__TASK INSTRUCTIONS__
On how many lines of the records below does the string "Consumer" appear? Reply with only the number.

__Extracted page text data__
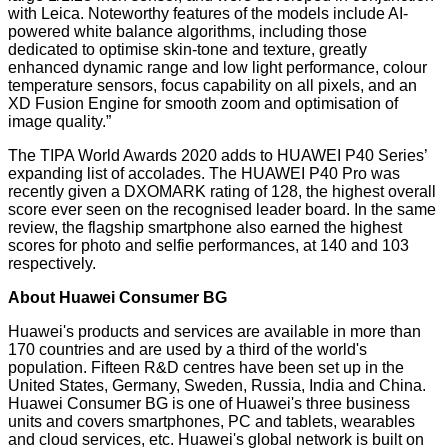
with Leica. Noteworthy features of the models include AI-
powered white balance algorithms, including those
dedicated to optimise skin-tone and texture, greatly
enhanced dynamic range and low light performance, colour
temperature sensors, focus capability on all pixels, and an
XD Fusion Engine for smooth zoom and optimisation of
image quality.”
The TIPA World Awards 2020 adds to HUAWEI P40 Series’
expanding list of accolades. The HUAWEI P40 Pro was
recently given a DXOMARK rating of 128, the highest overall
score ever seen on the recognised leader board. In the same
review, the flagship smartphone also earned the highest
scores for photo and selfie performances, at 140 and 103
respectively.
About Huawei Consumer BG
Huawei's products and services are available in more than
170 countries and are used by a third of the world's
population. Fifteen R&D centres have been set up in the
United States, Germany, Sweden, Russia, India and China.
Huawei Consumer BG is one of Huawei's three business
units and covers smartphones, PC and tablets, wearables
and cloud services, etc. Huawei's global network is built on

__ANSWER SPACE__
2